Liputan6.com, Jakarta - Menteri Pertanian (Mentan), Syahrul Yasin Limpo telah menetapkan tanaman ganja sebagai salah satu tanaman obat komoditas binaan Kementerian Pertanian.
Hal itu tertuang dalam Keputusan Menteri Pertanian Republik Indonesia Nomor 104/KPTS/HK.140/M/2/2020 tentang Komoditas Binaan Kementerian Pertanian yang ditandatangani Menteri Syahrul sejak 3 Februari 2020.
Baca Juga
Koordinator Penanganan Kasus LBH Masyarakat, Muhammad Afif mengatakan pihaknya mengapresiasi langkah maju yang dilakukan Kementan tersebut.
Advertisement
"Yang pertama kita sih patut mengapresiasi lah keputusan Menteri Pertanian mengakui tanaman ganja itu sebagai tanaman binaan Kementan. Dan dikategorikan sebagai tanaman obat," kata Afif kepada Liputan6.com, Sabtu (29/8/2020).
Afif menerangkan, keputusan yang diambil Kementan itu sebenarnya jauh dibuat sebelum Badan Narkotika Nasional (BNN) menolak rekomendasi WHO soal pemanfaatan ganja medis.
"Nah ini jadi persoalan yang saling menegasikan.
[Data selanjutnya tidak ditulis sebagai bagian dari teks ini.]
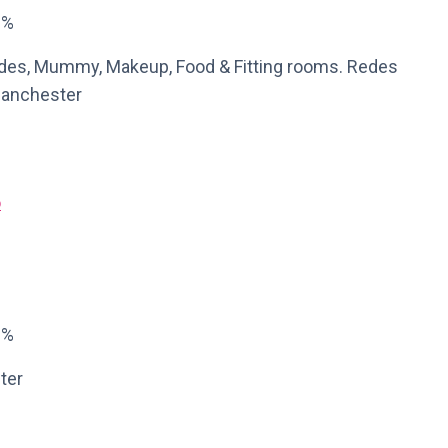
9%
rides, Mummy, Makeup, Food & Fitting rooms. Redes
Manchester
o
2%
ster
Di satu sisi BNN melihat ganja sebagai sesuatu yang tak bisa memberikan manfaat, tapi di satu sisi Kementan melihat ini bermanfaat. Bahkan dikategorikan sebagai obat," ujarnya.
Afif juga meminta masyarakat untuk mendukung langkah Kementan tersebut. Sehingga Kementan tak merasa sendirian soal paradigma ganja sebagai obat.
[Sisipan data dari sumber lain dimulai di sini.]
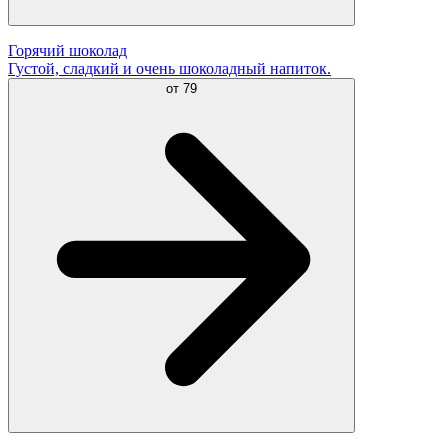
Горячий шоколад
Густой, сладкий и очень шоколадный напиток.
от
79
"Nah kita melihatnya dari kondisi ini perlu memberikan dukungan agar Kementan tak merasa sendirian," ucap Afif.
Saksikan video pilihan di bawah ini:
Baru Pengakuan
Afif menilai, keputusan yang diambil Mentan Syahrul tersebut baru sebatas pengakuan terhadap tanaman ganja. Artinya dari segi ketentuan hukum mengenai budidaya, pengedaran dan pengolahan tanaman ini masih tak berubah. Yakni tetap dilarang dalam hukum narkotika di Indonesia.
"Walaupun diakui sebagai tanaman obat, tapi secara hukum penggunaan, peredaran, penguasaan, dan apapun yang terkait dengan ganja, termasuk pembudidayaan secara hukum masih dilarang," jelas Afif.
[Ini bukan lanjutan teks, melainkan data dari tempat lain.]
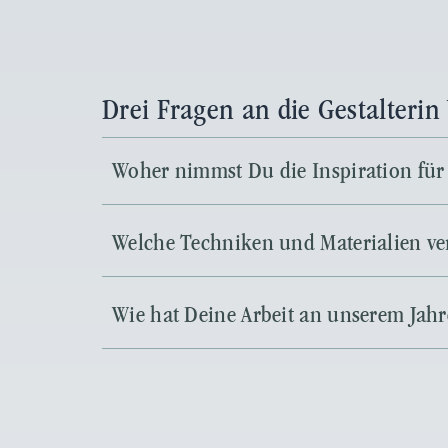
Drei Fragen an die Gestalterin
Woher nimmst Du die Inspiration für 
Welche Techniken und Materialien ve
Wie hat Deine Arbeit an unserem Jahre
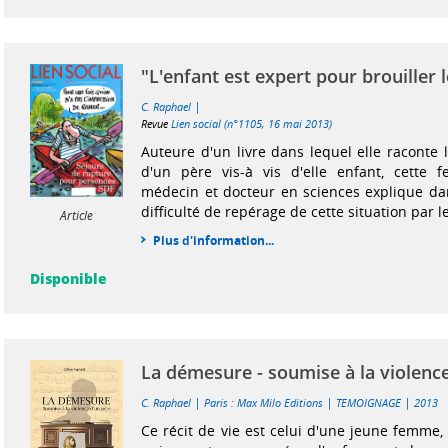
"L'enfant est expert pour brouiller l
|
C. Raphael
Revue
Lien social (n°1105, 16 mai 2013)
Auteure d'un livre dans lequel elle raconte l
d'un père vis-à vis d'elle enfant, cette
médecin et docteur en sciences explique dan
difficulté de repérage de cette situation par le
Article
Plus d'information...
Disponible
La démesure - soumise à la violenc
|
|
|
C. Raphael
Paris : Max Milo Editions
TEMOIGNAGE
2013
Ce récit de vie est celui d'une jeune femme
Ke depannya, Afif berharap ada kesamaan pandangan hukum soal ganja. Sehingga tak menutup riset ganja untuk digunakan dalam medis.
"Jadi perlu ada kolaborasi antara beberapa institusi, baik itu Kementan, Kemenkes, yang dilihat dari aspek masing-masing kewenangannya," ujar dia.
Ia berharap agar jangan sampai persoalan ganja ini hanya dimonopoli oleh aparat penegak hukum saja.
"Karena yang selama ini dilakukan adalah monopoli, mulai dari tata kelola narkotika di hulu sampai di hilir itu aparat penegak hukum memonopoli. Jadi ini berbahaya kalau misalnya kita mau mendorong reformasi kebijakan narkotika," pungkas Afif.